Spark Streaming resource dynamic application and dynamic control consumption rate analysis

Source: Internet
Author: User

Contents of this issue:

    • Spark Streaming Resource dynamic allocation
    • Spark streaming dynamically control consumption rate

  Why dynamic processing is required:

Spark is a coarse-grained resource allocation, that is, by default allocating a good resource before computing, coarse granularity has a benefit, because the resources are assigned to you in advance, when there is a calculation of the task of direct use,

the bad aspect of coarse granularity is from spark Streaming angle of peak value, low peak, in high and low peak time required resources are not the same, if the resource allocation according to High Peak, at low peak is the waste of resources,

as the spark streaming program itself continues to run on resources consumption and management are also factors that need to be considered.

One, the Spark streaming resource dynamic allocation:

Dynamic Resource allocation Source:

    

Set its configuration in sparkconf

    

  

  The frequency of the timer to constantly scan the executor, the running scheduler is to run in different executor, need to dynamically increase executor or reduce executor, for example, to determine a 60-second time interval

of the Executor a If the task is not running, it will remove the executor. How the executor is reduced because the executor running in the current application will have a data structure in the driver that keeps a reference to it, each time the task is scheduled

the time will iterate through the columns of the executor table, and then query the list of available resources, depending on whether the clock in this class is constantly looping to see if the conditions for adding or removing executor are met, and if the conditions for adding or removing are met

triggering executor to add and remove.

    

    From the spark streaming point of view, the dynamic resource adjustment that spark streaming is dealing with is Executor's resource dynamic adjustment, what is the biggest challenge?

Spark streaming is run according to Bachduration, perhaps this bachduration need a lot of resources, the next without so many resources, the current bachduration resources have not been adjusted to complete its operation has expired.

  

Second, dynamic control consumption rate:

Spark streaming elastic mechanism, you can see how the flow incoming data is handled, the relationship between the speed of processing can be processed in time, if it is too late to deal with, will dynamically control the speed of data flow in.

The spark streaming itself has a rate control, which can be adjusted manually using manual controls that require a sense of the speed at which the spark streaming is processed, according to Bachduration

Stream incoming data to control its speed, you can adjust the bachduration into more data or less data.

remark:
      • Data from: Liaoliang (Spark release version customization)
      • Sina Weibo:http://www.weibo.com/ilovepains

Spark Streaming resource dynamic application and dynamic control consumption rate analysis

Contact Us

The content source of this page is from Internet, which doesn't represent Alibaba Cloud's opinion; products and services mentioned on that page don't have any relationship with Alibaba Cloud. If the content of the page makes you feel confusing, please write us an email, we will handle the problem within 5 days after receiving your email.

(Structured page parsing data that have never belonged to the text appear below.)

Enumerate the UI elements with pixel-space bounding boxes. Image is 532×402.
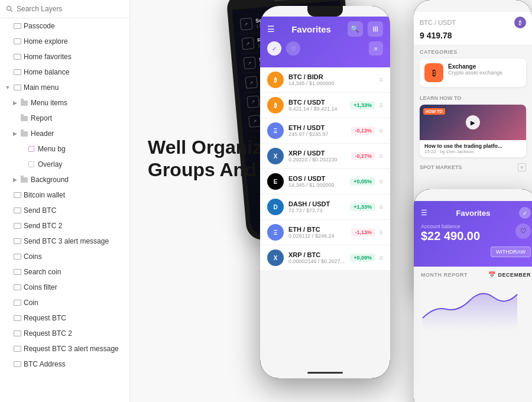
coin-info: EOS / USDT 14,345 / $1.000000 [288,175,335,188]
coin-info: DASH / USDT 72.73 / $72.73 [288,200,330,213]
layer-name: Home favorites [24,53,72,61]
layer-item-send-btc[interactable]: Send BTC [0,203,129,218]
spot-markets-label: SPOT MARKETS ≡ [414,161,532,174]
coin-sub: 245.97 / $245.97 [288,131,329,137]
layer-name: Request BTC [24,314,66,322]
coin-logo: ₿ [267,72,284,88]
chart-svg [421,283,531,330]
hamburger-icon-2[interactable]: ☰ [421,209,427,217]
video-thumb: HOW TO ▶ [420,105,526,140]
coin-item[interactable]: Ξ ETH / BTC 0.026112 / $246.24 -1,13% ≡ [260,220,390,245]
chevron-right-icon [12,131,18,137]
folder-icon [20,99,28,107]
coin-menu-icon: ≡ [379,76,383,84]
exchange-title: Exchange [448,63,502,70]
trans-icon: ↗ [245,76,258,89]
coin-item[interactable]: X XRP / USDT 0.20223 / $0.202230 -0,27% … [260,144,390,169]
layer-item-header[interactable]: Header [0,126,129,141]
folder-icon [20,129,28,138]
layer-name: Overlay [38,160,62,168]
layer-item-main-menu[interactable]: Main menu [0,80,129,95]
coin-sub: 0.20223 / $0.202230 [288,157,338,163]
withdraw-button[interactable]: WITHDRAW [491,247,531,257]
exchange-desc: Crypto asset exchange [448,70,502,76]
layer-item-menu-items[interactable]: Menu items [0,95,129,111]
layer-item-send-btc-3[interactable]: Send BTC 3 alert message [0,234,129,249]
coin-logo: X [267,148,284,164]
menu-icon[interactable]: ≡ [374,46,378,52]
folder-icon [20,114,28,122]
screen-icon [13,314,21,322]
coin-logo: Ξ [267,122,284,139]
qr-btn[interactable]: ⊞ [368,21,383,37]
screen-icon [13,22,21,30]
layer-item-search-coin[interactable]: Search coin [0,264,129,280]
layer-item-coins-filter[interactable]: Coins filter [0,280,129,295]
layer-item-request-btc[interactable]: Request BTC [0,310,129,326]
coin-menu-icon: ≡ [379,228,383,236]
rect-purple-icon [27,145,35,153]
coin-name: DASH / USDT [288,200,330,208]
account-title: Favorites [456,209,491,218]
layer-item-report[interactable]: Report [0,111,129,126]
hamburger-icon[interactable]: ☰ [267,24,275,34]
layer-item-home-favorites[interactable]: Home favorites [0,49,129,64]
layer-name: Coins filter [24,283,57,291]
screen-icon [13,329,21,338]
layer-name: Header [31,129,54,138]
chart-area [414,283,532,330]
coin-item[interactable]: ₿ BTC / BIDR 14,345 / $1.000000 ≡ [260,67,390,93]
layer-item-bitcoin-wallet[interactable]: Bitcoin wallet [0,187,129,203]
coin-name: EOS / USDT [288,175,335,182]
layer-name: Request BTC 3 alert message [24,345,119,353]
layer-name: Menu items [31,99,67,107]
screen-icon [13,222,21,230]
search-btn[interactable]: 🔍 [348,21,363,37]
coin-item[interactable]: D DASH / USDT 72.73 / $72.73 +1,33% ≡ [260,194,390,220]
layer-item-btc-address[interactable]: BTC Address [0,356,129,372]
exchange-icon: ₿ [424,63,443,82]
december-badge: 📅 December [488,271,531,278]
balance-value: $22 490.00 [421,229,480,243]
layer-item-request-btc-2[interactable]: Request BTC 2 [0,326,129,341]
layer-item-home-balance[interactable]: Home balance [0,64,129,80]
layer-name: Bitcoin wallet [24,191,65,199]
coin-item[interactable]: ₿ BTC / USDT 9,421.14 / $9,421.14 +1,33%… [260,93,390,118]
layer-item-background[interactable]: Background [0,172,129,187]
layer-name: Home explore [24,37,68,46]
layer-name: BTC Address [24,360,66,368]
layer-item-overlay[interactable]: Overlay [0,157,129,172]
phones-container: ↗ Send BTC 11 July, 17:05 -0.043010 BTC … [201,0,532,402]
screen-icon [13,252,21,261]
layer-item-request-btc-3[interactable]: Request BTC 3 alert message [0,341,129,356]
layer-item-passcode[interactable]: Passcode [0,18,129,34]
balance-label: Account balance [421,223,480,229]
layer-item-send-btc-2[interactable]: Send BTC 2 [0,218,129,234]
coin-item[interactable]: X XRP / BTC 0.00002146 / $0.2027... +0,0… [260,245,390,271]
heart-icon[interactable]: ♡ [515,223,531,239]
chevron-down-icon [5,85,11,90]
search-bar[interactable] [0,0,129,18]
coin-sub: 0.026112 / $246.24 [288,233,335,239]
screen-icon [13,283,21,291]
svg-point-0 [7,7,11,11]
coin-name: XRP / USDT [288,150,338,157]
layer-item-coin[interactable]: Coin [0,295,129,310]
layer-item-coins[interactable]: Coins [0,249,129,264]
layer-item-home-explore[interactable]: Home explore [0,34,129,49]
fav-tab-check[interactable]: ✓ [267,41,281,56]
search-layers-input[interactable] [17,5,124,13]
coin-sub: 9,421.14 / $9,421.14 [288,106,338,112]
fav-tab-heart[interactable]: ♡ [286,41,300,56]
coin-item[interactable]: E EOS / USDT 14,345 / $1.000000 +0,05% ≡ [260,169,390,194]
screen-icon [13,360,21,368]
play-button[interactable]: ▶ [466,115,480,129]
btc-label: BTC / USDT [420,19,456,26]
coin-menu-icon: ≡ [379,254,383,262]
trans-icon: ↗ [242,37,255,50]
coin-info: XRP / USDT 0.20223 / $0.202230 [288,150,338,163]
layer-item-menu-bg[interactable]: Menu bg [0,141,129,157]
coin-item[interactable]: Ξ ETH / USDT 245.97 / $245.97 -0,13% ≡ [260,118,390,144]
layer-name: Menu bg [38,145,66,153]
phone-main-screen: ☰ Favorites 🔍 ⊞ ✓ ♡ ≡ [260,6,390,378]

If you find any instances of plagiarism from the community, please send an email to: info-contact@alibabacloud.com and provide relevant evidence. A staff member will contact you within 5 working days.

A Free Trial That Lets You Build Big!

Start building with 50+ products and up to 12 months usage for Elastic Compute Service

  • Sales Support

    1 on 1 presale consultation

  • After-Sales Support

    24/7 Technical Support 6 Free Tickets per Quarter Faster Response

  • Alibaba Cloud offers highly flexible support services tailored to meet your exact needs.